- **THE TASK**: Scan the records below for the word "teamblend". Copy each line where it appears.

RECORDS PROVIDED below:

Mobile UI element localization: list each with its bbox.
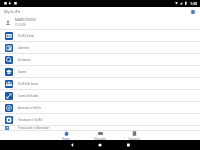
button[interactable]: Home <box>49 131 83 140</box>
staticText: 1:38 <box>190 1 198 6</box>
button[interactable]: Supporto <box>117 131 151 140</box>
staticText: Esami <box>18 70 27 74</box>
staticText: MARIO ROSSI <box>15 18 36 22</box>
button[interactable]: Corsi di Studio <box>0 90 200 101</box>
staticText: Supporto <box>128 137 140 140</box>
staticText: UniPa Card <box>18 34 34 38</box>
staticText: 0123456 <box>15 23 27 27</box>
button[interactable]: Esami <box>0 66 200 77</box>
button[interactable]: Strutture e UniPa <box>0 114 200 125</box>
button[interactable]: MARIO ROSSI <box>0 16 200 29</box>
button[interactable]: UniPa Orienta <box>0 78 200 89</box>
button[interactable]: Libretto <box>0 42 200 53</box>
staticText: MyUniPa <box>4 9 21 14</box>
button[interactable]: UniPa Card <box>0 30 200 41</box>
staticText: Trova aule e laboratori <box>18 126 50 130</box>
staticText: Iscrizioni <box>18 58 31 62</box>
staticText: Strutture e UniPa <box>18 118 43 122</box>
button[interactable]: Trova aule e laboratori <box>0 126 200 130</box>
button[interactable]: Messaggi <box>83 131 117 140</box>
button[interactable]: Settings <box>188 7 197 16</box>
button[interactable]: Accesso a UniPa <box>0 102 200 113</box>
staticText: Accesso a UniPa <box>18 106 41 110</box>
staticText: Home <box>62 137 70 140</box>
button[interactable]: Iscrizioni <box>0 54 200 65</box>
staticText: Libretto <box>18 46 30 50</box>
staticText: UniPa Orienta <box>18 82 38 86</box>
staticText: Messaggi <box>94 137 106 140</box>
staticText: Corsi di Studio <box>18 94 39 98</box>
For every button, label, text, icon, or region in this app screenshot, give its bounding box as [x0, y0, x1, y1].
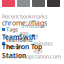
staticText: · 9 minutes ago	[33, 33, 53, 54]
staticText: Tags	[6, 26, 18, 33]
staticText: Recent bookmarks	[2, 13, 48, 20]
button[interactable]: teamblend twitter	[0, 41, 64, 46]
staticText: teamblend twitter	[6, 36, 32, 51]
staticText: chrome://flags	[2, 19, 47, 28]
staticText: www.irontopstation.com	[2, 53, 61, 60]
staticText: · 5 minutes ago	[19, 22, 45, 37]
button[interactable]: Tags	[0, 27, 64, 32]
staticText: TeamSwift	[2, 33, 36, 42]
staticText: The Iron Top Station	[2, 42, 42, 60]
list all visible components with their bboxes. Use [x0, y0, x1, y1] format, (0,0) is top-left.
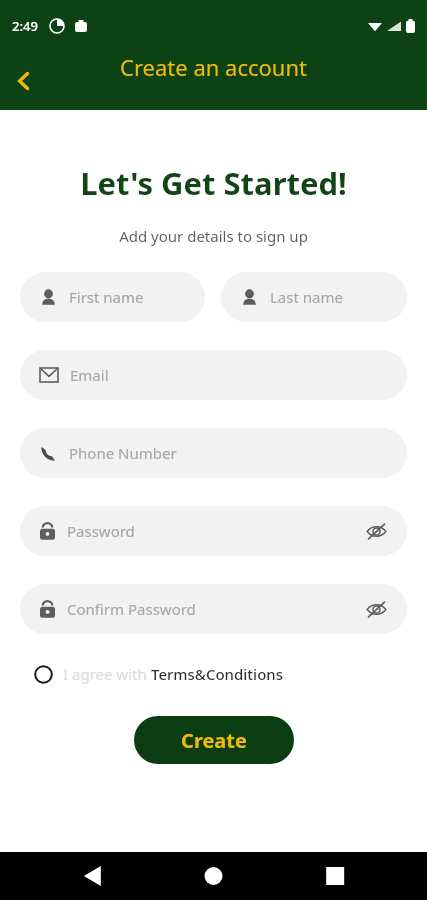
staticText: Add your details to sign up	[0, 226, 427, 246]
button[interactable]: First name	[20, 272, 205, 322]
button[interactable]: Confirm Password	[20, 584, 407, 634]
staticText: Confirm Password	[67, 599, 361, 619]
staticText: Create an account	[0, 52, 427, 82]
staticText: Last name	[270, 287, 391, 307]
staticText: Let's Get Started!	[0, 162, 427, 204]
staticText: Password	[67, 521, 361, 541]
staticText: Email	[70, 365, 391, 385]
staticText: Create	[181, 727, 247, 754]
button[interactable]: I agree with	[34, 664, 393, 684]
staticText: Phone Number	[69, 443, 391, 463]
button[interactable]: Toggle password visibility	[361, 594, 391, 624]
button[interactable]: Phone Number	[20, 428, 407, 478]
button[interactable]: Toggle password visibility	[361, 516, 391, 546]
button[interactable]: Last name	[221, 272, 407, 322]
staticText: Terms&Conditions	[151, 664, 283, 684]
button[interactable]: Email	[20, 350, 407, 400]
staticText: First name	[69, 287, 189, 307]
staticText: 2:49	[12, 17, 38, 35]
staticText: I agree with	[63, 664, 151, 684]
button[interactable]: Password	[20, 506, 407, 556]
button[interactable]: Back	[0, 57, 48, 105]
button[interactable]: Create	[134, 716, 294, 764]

End of RECORDS PROVIDED.

- **EXERCISE RESULT**:
button[interactable]: teamblend twitter	[0, 41, 64, 46]
staticText: teamblend twitter	[6, 36, 32, 51]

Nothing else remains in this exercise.